Con usura non sorsero
Saint Trophine e Saint Hilaire,
usura arrugginisce il cesello
arrugginisce arte ed artigiano
tarla la tela nel telaio, nessuno
apprende l ‘arte d’intessere oro nell’ordito;
l’azzurro s’incancrena con usura; non si ricama
in cremisi, smeraldo non trova il suo Memling
usura soffoca il figlio nel ventre
arresta il giovane amante
cede il letto a vecchi decrepiti,
si frappone tra giovani sposi
CONTRO NATURA
Ad Eleusi han portato puttane
carogne crepulano
ospiti d’usura. (Ezra Pound, Cantos, XLV, traduzione di Alfredo Rizzardi)

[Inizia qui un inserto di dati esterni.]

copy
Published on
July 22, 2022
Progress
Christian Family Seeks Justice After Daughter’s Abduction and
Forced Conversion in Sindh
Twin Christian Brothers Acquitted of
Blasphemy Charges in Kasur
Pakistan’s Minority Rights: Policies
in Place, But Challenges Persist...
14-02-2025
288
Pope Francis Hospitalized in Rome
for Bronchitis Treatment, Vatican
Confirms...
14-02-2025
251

(http://blog.quotidiano.net/marchi/2012/09/21/contro-lusura-dai-cantos-di-ezra-pound-xlv/)
A noi piace quindi, come radicato vizio, parlare di letteratura e sconfinare in un campo apparentemete diverso, quello delle lettere appunto. Se infatti Umberto Saba e Umberto Eco concordano nel ritenere “l’opera d’arte sempre una confessione” è pur vero che Andrè Gide sostiene che “l’opera d’arte è l’esagerazione di un’idea”. Ci è gradito però concludere con quanto afferma l’esteta:
Bisogna fare della propria vita come si fa un’opera d’arte. Bisogna che la vita d’un uomo d’intelletto sia opera di lui. La superiorità vera è tutta qui
terminando con le vere parole affermative e non solo programmatiche di Andrea Sperelli:
Ho fatto della mia vita un’opera d’arte (Gabriele D’Annunzio, Il piacere).
di colui che cioè insieme al suo creatore, aveva realizzato questa, per altri, pura utopia.